═══ Data for analysis
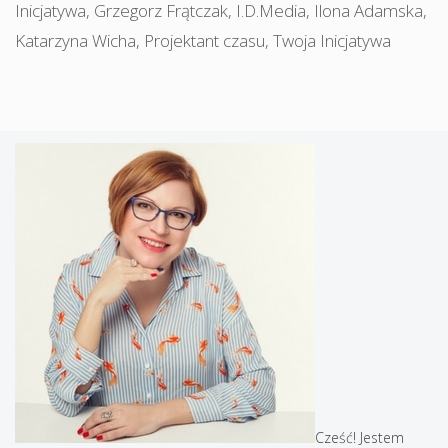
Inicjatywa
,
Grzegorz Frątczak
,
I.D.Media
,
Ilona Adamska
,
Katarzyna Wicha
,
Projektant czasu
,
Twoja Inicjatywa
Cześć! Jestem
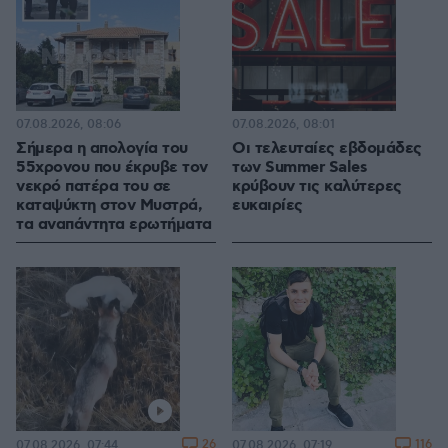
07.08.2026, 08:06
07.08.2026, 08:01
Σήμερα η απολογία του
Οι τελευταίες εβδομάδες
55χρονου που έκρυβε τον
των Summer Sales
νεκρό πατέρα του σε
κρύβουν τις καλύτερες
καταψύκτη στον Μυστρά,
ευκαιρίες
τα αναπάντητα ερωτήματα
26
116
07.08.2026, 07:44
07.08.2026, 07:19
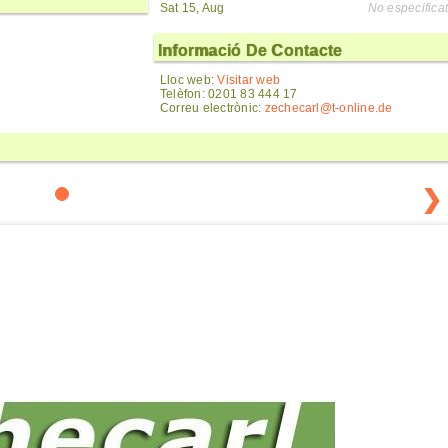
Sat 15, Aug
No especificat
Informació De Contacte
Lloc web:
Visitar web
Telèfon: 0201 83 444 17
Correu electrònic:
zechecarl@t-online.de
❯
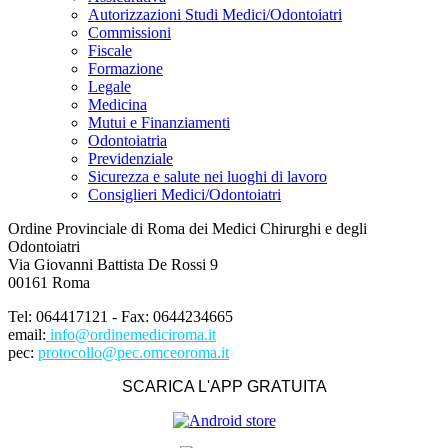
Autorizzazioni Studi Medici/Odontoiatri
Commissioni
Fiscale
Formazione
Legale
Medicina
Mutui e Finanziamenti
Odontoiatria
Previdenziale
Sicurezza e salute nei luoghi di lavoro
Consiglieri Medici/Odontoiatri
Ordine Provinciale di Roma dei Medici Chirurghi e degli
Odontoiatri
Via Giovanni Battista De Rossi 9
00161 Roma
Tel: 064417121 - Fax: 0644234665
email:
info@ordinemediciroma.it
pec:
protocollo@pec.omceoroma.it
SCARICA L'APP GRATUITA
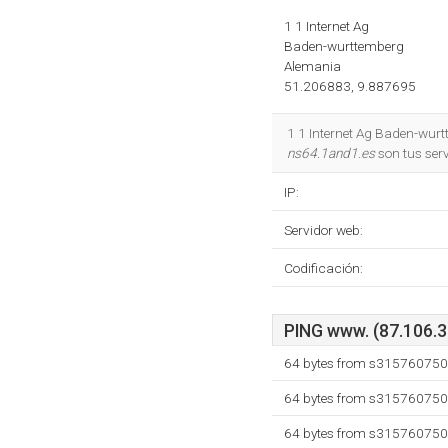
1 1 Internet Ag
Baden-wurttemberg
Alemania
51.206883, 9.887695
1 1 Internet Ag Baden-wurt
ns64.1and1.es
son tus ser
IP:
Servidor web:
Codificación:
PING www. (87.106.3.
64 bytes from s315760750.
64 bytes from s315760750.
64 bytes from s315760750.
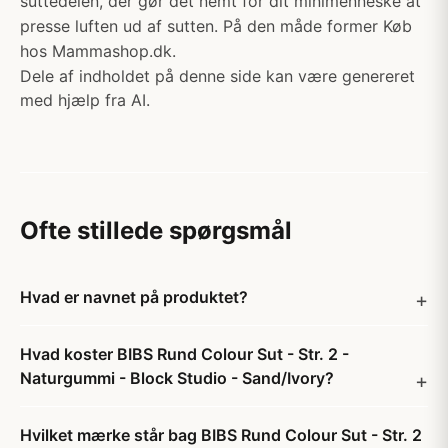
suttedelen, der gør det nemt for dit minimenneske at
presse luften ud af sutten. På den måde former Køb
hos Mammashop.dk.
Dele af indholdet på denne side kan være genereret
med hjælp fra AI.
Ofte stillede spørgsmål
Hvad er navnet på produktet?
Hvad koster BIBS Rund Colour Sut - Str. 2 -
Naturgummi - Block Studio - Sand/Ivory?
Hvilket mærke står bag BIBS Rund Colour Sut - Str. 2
══════
■ Your assignment
Set down all of the entries precisely and keep the pictures out of the copy.

■ Task result
Inicjatywa
,
Grzegorz Frątczak
,
I.D.Media
,
Ilona Adamska
,
Katarzyna Wicha
,
Projektant czasu
,
Twoja Inicjatywa
Cześć! Jestem
07.08.2026, 08:06
07.08.2026, 08:01
Σήμερα η απολογία του
Οι τελευταίες εβδομάδες
55χρονου που έκρυβε τον
των Summer Sales
νεκρό πατέρα του σε
κρύβουν τις καλύτερες
καταψύκτη στον Μυστρά,
ευκαιρίες
τα αναπάντητα ερωτήματα
26
116
07.08.2026, 07:44
07.08.2026, 07:19
Sat 15, Aug
No especificat
Informació De Contacte
Lloc web:
Visitar web
Telèfon: 0201 83 444 17
Correu electrònic:
zechecarl@t-online.de
❯
Autorizzazioni Studi Medici/Odontoiatri
Commissioni
Fiscale
Formazione
Legale
Medicina
Mutui e Finanziamenti
Odontoiatria
Previdenziale
Sicurezza e salute nei luoghi di lavoro
Consiglieri Medici/Odontoiatri
Ordine Provinciale di Roma dei Medici Chirurghi e degli
Odontoiatri
Via Giovanni Battista De Rossi 9
00161 Roma
Tel: 064417121 - Fax: 0644234665
email:
info@ordinemediciroma.it
pec:
protocollo@pec.omceoroma.it
SCARICA L'APP GRATUITA
1 1 Internet Ag
Baden-wurttemberg
Alemania
51.206883, 9.887695
1 1 Internet Ag Baden-wurt
ns64.1and1.es
son tus ser
IP:
Servidor web:
Codificación:
PING www. (87.106.3.
64 bytes from s315760750.
64 bytes from s315760750.
64 bytes from s315760750.
suttedelen, der gør det nemt for dit minimenneske at
presse luften ud af sutten. På den måde former Køb
hos Mammashop.dk.
Dele af indholdet på denne side kan være genereret
med hjælp fra AI.
Ofte stillede spørgsmål
Hvad er navnet på produktet?
Hvad koster BIBS Rund Colour Sut - Str. 2 -
Naturgummi - Block Studio - Sand/Ivory?
Hvilket mærke står bag BIBS Rund Colour Sut - Str. 2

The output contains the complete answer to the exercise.